Tür aşırılıkları bir yana, her iki monolog da büyük şiddet hikayelerini paylaşmayı içeriyor ve Mamie Till-Mobley’nin ifadesinin merkezinde şiddet yer alıyor ve Jim Crow South’un vahşice dayatılan sessizliğini bozuyor. Chinonye Chukwu’nun “Till” filmi, Emmett Till’in öldürülmesini ve annesi Mamie’nin (Danielle Deadwyler) katillerinin yargılanmasından önce, bu dava sırasında ve sonrasında gösterdiği kahramanlığı konu alıyor ve bu bir adalet komedisi olarak ortaya çıkıyor. Mahkeme salonu sekansı, beklediğimizin, yani dramatik ifşaatların, tepkilerin ve itirazların ötesine geçiyor.

Mamie’ye cesedi bulunduktan sonra oğlunu nasıl teşhis ettiği sorulurken kamera sıkıca Deadwyler’da kalır. Cinayetinin çirkinleştirici vahşetini ondan şüphe etmek için bir bahaneye dönüştüren, doğası gereği acımasız bir sorgulama. Deadwyler ve Chukwu, sahneyi yeniden başka bir şeye, bir kararlılık, haklı öfke ve sevgi gösterisine dönüştürür. Mamie, az önce bir şerifin Emmett Till’in hayatta ve bir yerlerde saklanıyor olması gerektiğine dair tanıklık ettiği bir mahkemede azarlamada onurlu ve soğukkanlı bir tavırla yerini koruyor. Tanıklığı (mahkeme transkriptlerinden satırlar içerir), yavaşça kafa kafaya dönen ilk profil çekiminde filme alınır. Deadwyler’ın ekrana hakimiyeti, satırlarının duyulmayı bekleyen tek bir metinde birleştiği hissini veriyor.
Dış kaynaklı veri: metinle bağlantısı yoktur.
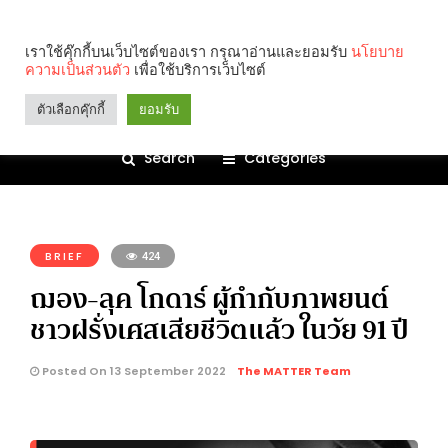
เราใช้คุ๊กกี้บนเว็บไซต์ของเรา กรุณาอ่านและยอมรับ
นโยบาย
ความเป็นส่วนตัว
เพื่อใช้บริการเว็บไซต์
ตัวเลือกคุ๊กกี้
ยอมรับ
Search
Categories
คุณกำลังอ่าน:
BRIEF
424
ฌอง-ลุค โกดาร์ ผู้กำกับภาพยนต์
ชาวฝรั่งเศสเสียชีวิตแล้ว ในวัย 91 ปี
Posted On 13 September 2022
The MATTER Team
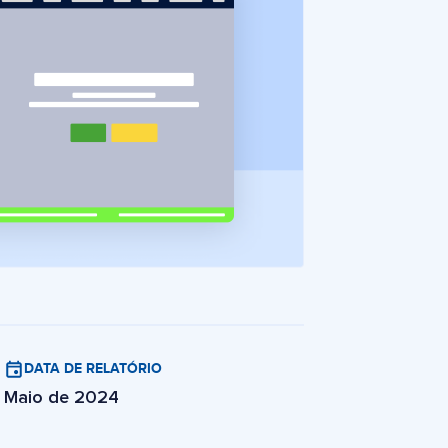
DATA DE RELATÓRIO
Maio de 2024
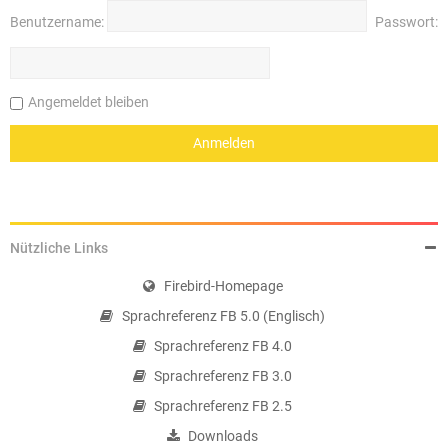
Benutzername:
Passwort:
Angemeldet bleiben
Nützliche Links
Firebird-Homepage
Sprachreferenz FB 5.0 (Englisch)
Sprachreferenz FB 4.0
Sprachreferenz FB 3.0
Sprachreferenz FB 2.5
Downloads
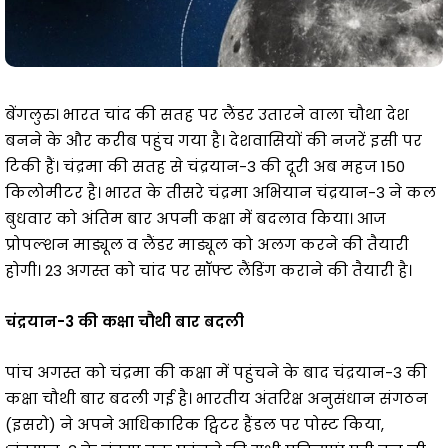
बेंगलुरु। भारत चांद की सतह पर लैंडर उतारने वाला चौथा देश
बनने के और करीब पहुंच गया है। देशवासियों की नजरें इसी पर
टिकी हैं। चंद्रमा की सतह से चंद्रयान-3 की दूरी अब महज 150
किलोमीटर है। भारत के तीसरे चंद्रमा अभियान चंद्रयान-3 ने कल
बुधवार को अंतिम बार अपनी कक्षा में बदलाव किया। आज
प्रोपल्शन माड्यूल व लैंडर माड्यूल को अलग करने की तैयारी
होगी। 23 अगस्त को चांद पर सॉफ्ट लैंडिंग कराने की तैयारी है।
चंद्रयान-3 की कक्षा चौथी बार बदली
पांच अगस्त को चंद्रमा की कक्षा में पहुंचने के बाद चंद्रयान-3 की
कक्षा चौथी बार बदली गई है। भारतीय अंतरिक्ष अनुसंधान संगठन
(इसरो) ने अपने आधिकारिक ट्विटर हैंडल पर पोस्ट किया,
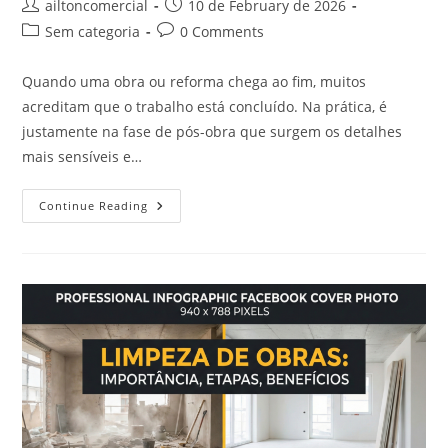
ailtoncomercial
10 de February de 2026
Sem categoria
0 Comments
Quando uma obra ou reforma chega ao fim, muitos
acreditam que o trabalho está concluído. Na prática, é
justamente na fase de pós-obra que surgem os detalhes
mais sensíveis e…
Continue Reading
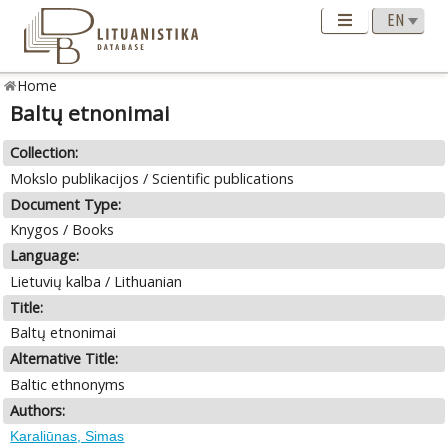
Home
Baltų etnonimai
Collection:
Mokslo publikacijos / Scientific publications
Document Type:
Knygos / Books
Language:
Lietuvių kalba / Lithuanian
Title:
Baltų etnonimai
Alternative Title:
Baltic ethnonyms
Authors:
Karaliūnas, Simas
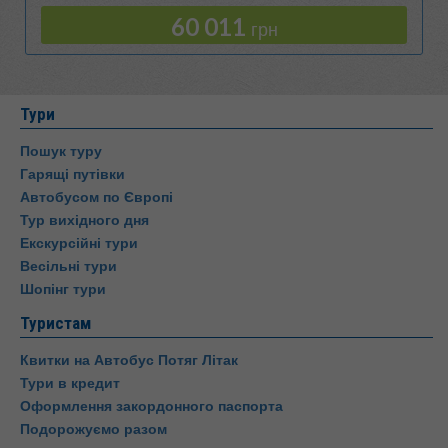
60 011
грн
Тури
Пошук туру
Гарящі путівки
Автобусом по Європі
Тур вихідного дня
Екскурсійні тури
Весільні тури
Шопінг тури
Туристам
Квитки на Автобус Потяг Літак
Тури в кредит
Оформлення закордонного паспорта
Подорожуємо разом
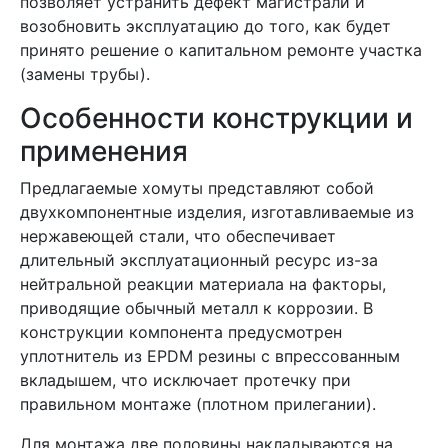
позволяет устранить дефект магистрали и
возобновить эксплуатацию до того, как будет
принято решение о капитальном ремонте участка
(замены трубы).
Особенности конструкции и
применения
Предлагаемые хомуты представляют собой
двухкомпонентные изделия, изготавливаемые из
нержавеющей стали, что обеспечивает
длительный эксплуатационный ресурс из-за
нейтральной реакции материала на факторы,
приводящие обычный металл к коррозии. В
конструкции компонента предусмотрен
уплотнитель из EPDM резины с впрессованным
вкладышем, что исключает протечку при
правильном монтаже (плотном прилегании).
Для монтажа две половины накладываются на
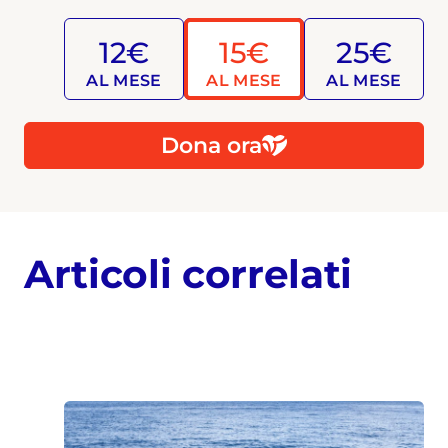
12€
15€
25€
AL MESE
AL MESE
AL MESE
Dona ora
Articoli correlati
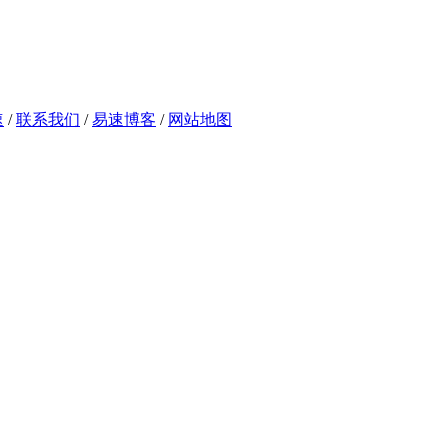
速
/
联系我们
/
易速博客
/
网站地图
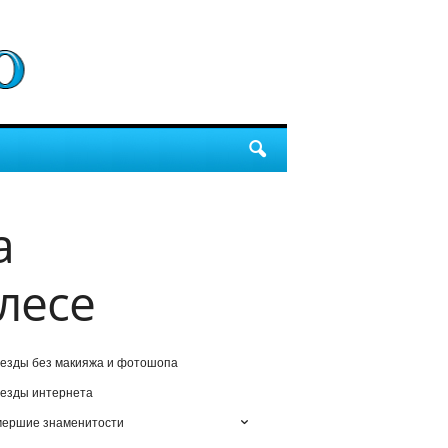
а
лесе
езды без макияжа и фотошопа
езды интернета
мершие знаменитости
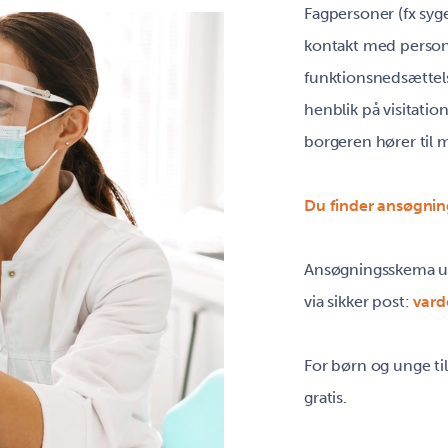
Fagpersoner (fx syge
kontakt med person
funktionsnedsættels
henblik på visitati
borgeren hører til 
Du finder ansøgnin
Ansøgningsskema ud
via sikker post:
var
For børn og unge ti
gratis.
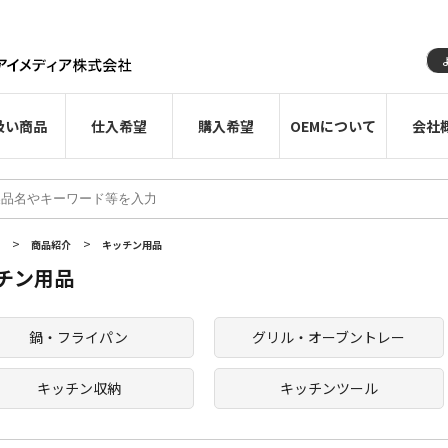
扱い商品
仕入希望
購入希望
OEMについて
会社
>
>
E
商品紹介
キッチン用品
チン用品
鍋・フライパン
グリル・オーブントレー
キッチン収納
キッチンツール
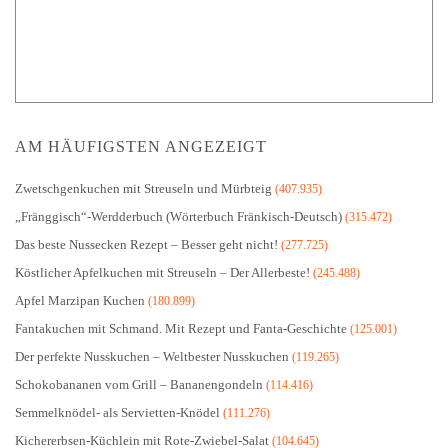
AM HÄUFIGSTEN ANGEZEIGT
Zwetschgenkuchen mit Streuseln und Mürbteig
(407.935)
„Fränggisch“-Werdderbuch (Wörterbuch Fränkisch-Deutsch)
(315.472)
Das beste Nussecken Rezept – Besser geht nicht!
(277.725)
Köstlicher Apfelkuchen mit Streuseln – Der Allerbeste!
(245.488)
Apfel Marzipan Kuchen
(180.899)
Fantakuchen mit Schmand. Mit Rezept und Fanta-Geschichte
(125.001)
Der perfekte Nusskuchen – Weltbester Nusskuchen
(119.265)
Schokobananen vom Grill – Bananengondeln
(114.416)
Semmelknödel- als Servietten-Knödel
(111.276)
Kichererbsen-Küchlein mit Rote-Zwiebel-Salat
(104.645)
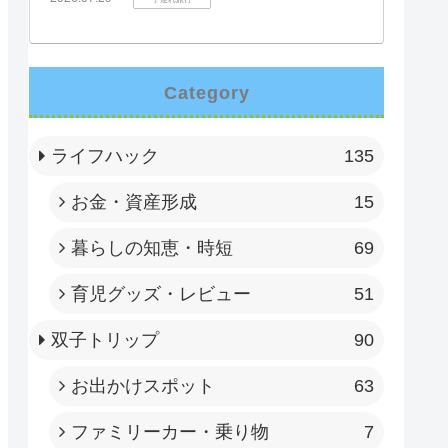
Category
ライフハック
135
お金・資産形成
15
暮らしの知恵・時短
69
育児グッズ・レビュー
51
双子トリップ
90
お出かけスポット
63
ファミリーカー・乗り物
7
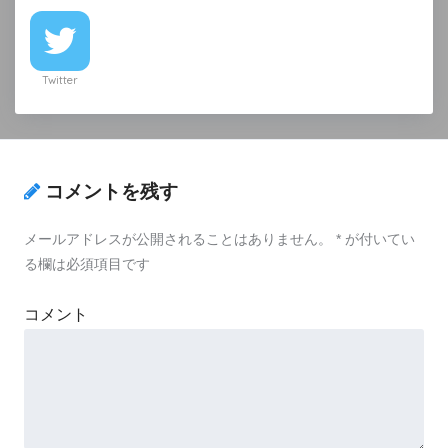
Twitter
コメントを残す
メールアドレスが公開されることはありません。
*
が付いてい
る欄は必須項目です
コメント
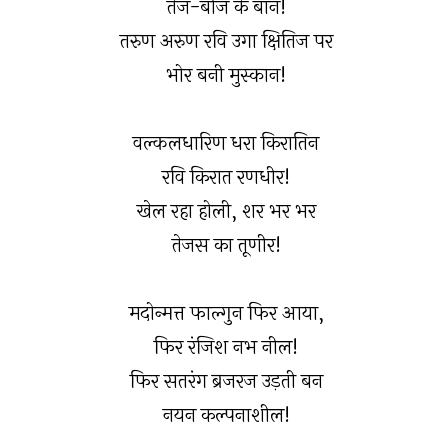
तेज-बीज के बान!
तरुण अरुण रवि उगा क्षितिज पर
भोर बनी मुस्कान!
वल्कलधारिण धरा किरातिन
रवि किरात रणधीर!
खेल रहा होली, शर भर भर
तेजस का तूणीर!
मदोन्मत्त फाल्गुन फिर आया,
फिर रंजिश नभ नील!
फिर सतरंग ब्रजरज उड़ती बन
नयन कल्पनाशील!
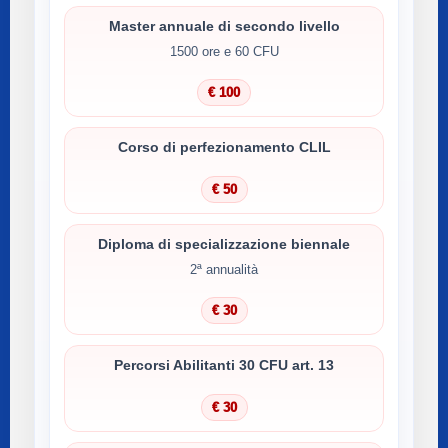
Master annuale di secondo livello
1500 ore e 60 CFU
€ 100
Corso di perfezionamento CLIL
€ 50
Diploma di specializzazione biennale
2ª annualità
€ 30
Percorsi Abilitanti 30 CFU art. 13
€ 30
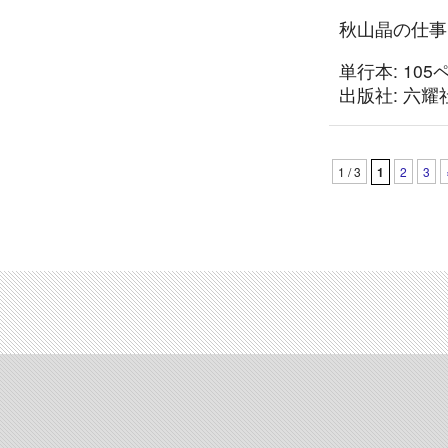
秋山晶の仕事
単行本: 105
出版社: 六耀社 
1 / 3
1
2
3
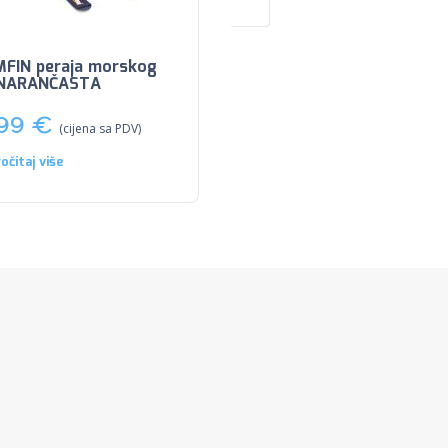
FIN peraja morskog
SWIMFIN peraja morsko
 NARANČASTA
psa SUN FISH
,99
€
54,99
€
(cijena sa PDV)
(cijena sa PDV)
očitaj više
Pročitaj više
Mamie’nin Emmett’e olan sevgisi, mahkemenin yolsuzluğunun üzerine çıkar ve kameranın sabit bakışları bunun bir kanıtıdır. Deadwyler, oğlunun vücudunu bu korkunç durumda bile tanıyabildiğini açıklarken gözlerini kapatıyor ve bu jest, anne sevgisinin mahremiyetini ve bu deneyimin akıl almaz acısını yakalayarak bir anı bir anda kesiyor. Sonunda, sahne Mamie ile soru soran kişi arasında gidip gelmeye başlar, ancak ondan bir fotoğrafı tanımlaması istendiğinde can alıcı bir cevap çıkar. Gerçekçi bir öfkeyle yanıt verir: “Bu resim oğlumun Mississippi’nin onu ölü olarak Chicago’ya göndermesinden sonrasına ait.” Bu, kelimenin tam anlamıyla Mamie’nin iktidara gerçeği söylemesidir: Emmett’in ırkçılıkla kuşatılmış ayrı bir eyalete yaptığı yolculuğun ham gerçekleri. terör ve şiddet hüküm sürmektedir. Genişletilmiş plan, Mamie’nin bu düşmanca alanda kendini nasıl ortaya koyduğunu ifade etmeye yardımcı oluyor. Oğlunun cesedinin halka teşhir edilmesiyle öne sürdüğü gibi, başka yöne bakamayız – bakmamalıyız da.